Dragon Reborn by Robert Jordan

Dragon Reborn by Robert Jordan

Author:Robert Jordan [Jordan, Robert]
Language: eng
Format: epub, pdf
Tags: Fantasy, Science Fiction, Adventure
ISBN: 9781429960168
Google: 4nWghD8QV0IC
Goodreads: 34897
Publisher: Macmillan
Published: 1991-01-01T00:00:00+00:00


CHAPTER

32

The First Ship

Southharbor itself, the great Ogier-made basin, was huge and round, surrounded by high walls of the same silver-streaked white stone as the rest of Tar Valon. One long wharf, most of it roofed, ran all the way around, except where the wide water gates stood open to give access to the river. Vessels of every size lined the wharf, most moored by the stern, and despite the hour dockmen in coarse, sleeveless shirts hurried about loading and unloading bales and chests, crates and barrels, with ropes and booms, or on their backs. Lamps hanging from the roof beams lit the wharfs and made a band of light around the black water in the middle of the harbor. Small open boats scuttled through the darkness, the square lanterns atop their tall sternposts making it seem as if fireflies skittered across the harbor. They were small only compared to the ships, though; some had as many as six pairs of long oars.

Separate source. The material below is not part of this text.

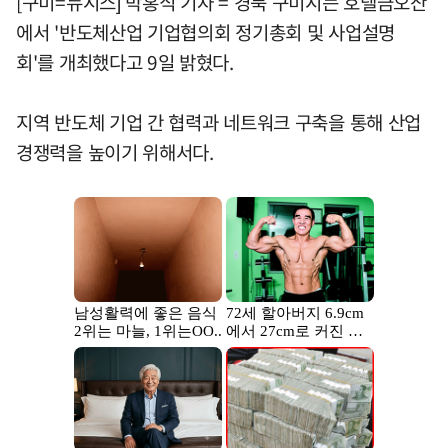
[구미=뉴시스] 박홍식 기자 = 경북 구미시는 호텔금오산
에서 '반도체산업 기업협의회 정기총회 및 사업설명
회'를 개최했다고 9일 밝혔다.
지역 반도체 기업 간 협력과 네트워크 구축을 통해 산업
경쟁력을 높이기 위해서다.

When Mat led a still-muttering Thom under an arch of polished redstone and down broad steps to the wharf, crewmen on one three-masted ship were unfastening the mooring lines not twenty paces away. The vessel was larger than most Mat could see, between fifteen and twenty spans from sharp bow to squared stern, with a flat, railed deck almost level with the wharf. The important thing was that it was casting off. The first ship that sails.

A gray-haired man came up the wharf: three lines of hemp rope sewn down the sleeves of his dark coat marked him as a dockmaster. His wide shoulders suggested that he might have begun as a dockman hauling rope instead of wearing it. He glanced casually in Mat’s direction, and stopped, surprise on his leathery face. “Your bundles say what you’re planning, lad, but you might as well forget it. The sister showed me a drawing of you. You’ll board no ship in Southharbor, lad. Go back up those stairs so I don’t have to tell a man off to watch you.”

“What under the Light . . . ?” Thom murmured.

“That’s all changed,” Mat said firmly. The ship was casting off the last mooring line; the furled triangular sails still made thick, pale bundles on the long, slanted booms, but men were readying the sweeps. He pulled the Amyrlin’s paper out of his pouch and thrust it in the dockmaster’s face. “As you can see, I’m on the business of the Tower, at the order of the Amyrlin Seat herself. And I have to leave on that very vessel there.”

The dockmaster read the words, then read them again. “I never saw such a thing in my life. Why would the Tower say you couldn’t go, then give you . . . that?”

“Ask the Amyrlin, if you want,” Mat told him in a weary voice that said he did not think anyone could possibly be stupid enough to do that, “but she’ll have my hide, and yours, if I do not sail on that ship.